DATA SUPPLIED
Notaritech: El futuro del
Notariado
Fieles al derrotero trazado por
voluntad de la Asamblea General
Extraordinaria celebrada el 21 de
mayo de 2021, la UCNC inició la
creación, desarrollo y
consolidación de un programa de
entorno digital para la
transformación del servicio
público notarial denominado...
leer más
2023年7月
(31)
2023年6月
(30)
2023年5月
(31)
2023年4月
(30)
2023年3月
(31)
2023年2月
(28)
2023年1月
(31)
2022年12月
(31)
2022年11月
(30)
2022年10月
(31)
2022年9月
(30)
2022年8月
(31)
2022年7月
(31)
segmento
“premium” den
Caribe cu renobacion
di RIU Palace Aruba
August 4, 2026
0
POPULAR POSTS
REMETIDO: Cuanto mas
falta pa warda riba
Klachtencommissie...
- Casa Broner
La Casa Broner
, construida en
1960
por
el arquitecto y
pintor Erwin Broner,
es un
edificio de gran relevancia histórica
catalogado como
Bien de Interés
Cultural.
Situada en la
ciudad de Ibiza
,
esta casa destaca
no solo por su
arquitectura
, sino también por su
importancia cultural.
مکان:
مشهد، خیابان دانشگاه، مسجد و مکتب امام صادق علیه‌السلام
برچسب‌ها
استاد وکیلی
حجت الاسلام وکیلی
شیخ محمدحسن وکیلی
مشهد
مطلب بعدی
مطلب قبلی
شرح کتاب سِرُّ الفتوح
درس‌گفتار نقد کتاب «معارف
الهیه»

==

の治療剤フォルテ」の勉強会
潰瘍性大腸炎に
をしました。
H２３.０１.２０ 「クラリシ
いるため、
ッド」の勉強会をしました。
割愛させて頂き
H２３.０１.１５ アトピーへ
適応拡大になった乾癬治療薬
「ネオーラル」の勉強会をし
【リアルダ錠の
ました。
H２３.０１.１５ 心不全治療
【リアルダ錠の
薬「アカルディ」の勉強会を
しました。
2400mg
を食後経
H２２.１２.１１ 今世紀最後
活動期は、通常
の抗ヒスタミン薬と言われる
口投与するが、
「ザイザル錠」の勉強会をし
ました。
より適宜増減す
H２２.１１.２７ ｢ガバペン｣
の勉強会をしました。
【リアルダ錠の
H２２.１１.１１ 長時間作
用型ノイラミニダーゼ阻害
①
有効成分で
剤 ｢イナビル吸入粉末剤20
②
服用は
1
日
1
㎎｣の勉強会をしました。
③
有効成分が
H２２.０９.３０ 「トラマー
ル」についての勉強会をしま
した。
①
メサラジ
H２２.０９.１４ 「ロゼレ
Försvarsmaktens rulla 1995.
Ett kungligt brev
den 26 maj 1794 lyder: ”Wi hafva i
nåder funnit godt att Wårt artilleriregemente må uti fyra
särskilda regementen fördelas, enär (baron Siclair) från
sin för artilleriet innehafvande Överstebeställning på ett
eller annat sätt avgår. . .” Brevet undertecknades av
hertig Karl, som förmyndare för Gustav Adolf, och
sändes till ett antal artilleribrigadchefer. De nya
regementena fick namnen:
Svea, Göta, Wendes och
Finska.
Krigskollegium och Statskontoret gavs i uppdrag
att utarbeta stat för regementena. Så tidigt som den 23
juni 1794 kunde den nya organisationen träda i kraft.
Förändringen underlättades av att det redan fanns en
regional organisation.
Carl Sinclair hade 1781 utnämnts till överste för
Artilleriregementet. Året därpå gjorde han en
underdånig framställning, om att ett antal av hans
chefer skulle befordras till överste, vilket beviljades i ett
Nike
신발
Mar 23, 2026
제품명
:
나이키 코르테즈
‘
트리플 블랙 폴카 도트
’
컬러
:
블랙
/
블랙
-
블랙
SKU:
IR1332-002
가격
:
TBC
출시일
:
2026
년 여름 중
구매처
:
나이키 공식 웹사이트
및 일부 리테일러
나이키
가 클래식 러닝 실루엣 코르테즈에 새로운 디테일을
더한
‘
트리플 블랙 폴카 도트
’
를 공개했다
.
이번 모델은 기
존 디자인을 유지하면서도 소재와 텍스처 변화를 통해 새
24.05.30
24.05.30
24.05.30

--

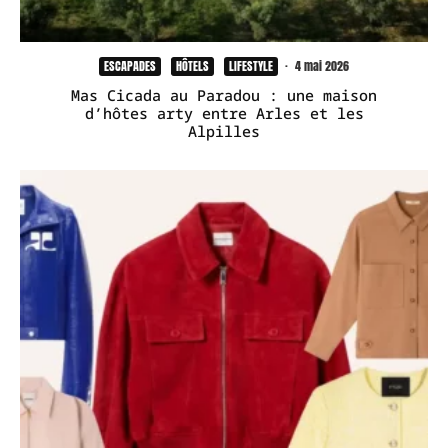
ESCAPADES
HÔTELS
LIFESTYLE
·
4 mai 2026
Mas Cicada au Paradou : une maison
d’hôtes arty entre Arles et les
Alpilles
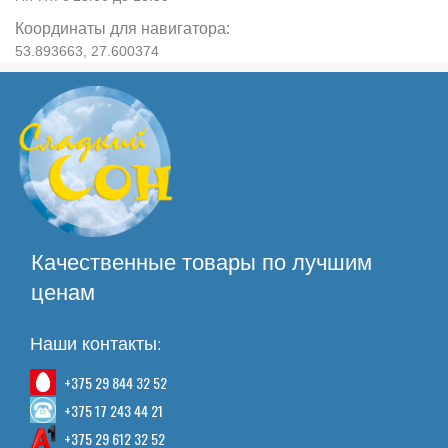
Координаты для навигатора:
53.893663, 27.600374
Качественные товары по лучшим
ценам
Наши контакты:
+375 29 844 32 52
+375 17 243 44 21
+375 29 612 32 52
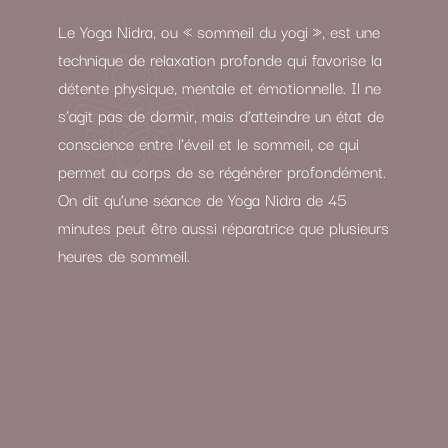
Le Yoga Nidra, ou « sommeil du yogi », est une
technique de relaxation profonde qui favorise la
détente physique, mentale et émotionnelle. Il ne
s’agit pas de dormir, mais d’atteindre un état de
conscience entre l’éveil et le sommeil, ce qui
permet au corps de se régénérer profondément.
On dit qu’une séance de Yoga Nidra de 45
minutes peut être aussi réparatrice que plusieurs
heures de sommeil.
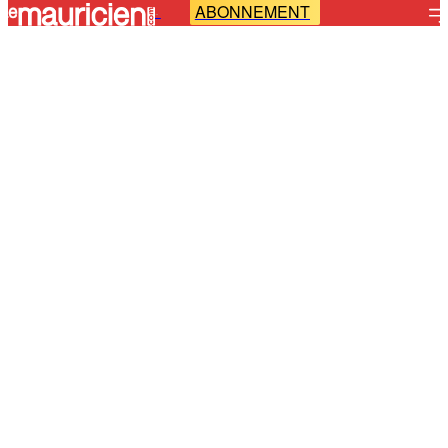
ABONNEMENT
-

AIM OF THE TASK
Which of the lines in the material carry the string "کتاب"? Pull them out.

OUTPUT
شرح کتاب سِرُّ الفتوح
درس‌گفتار نقد کتاب «معارف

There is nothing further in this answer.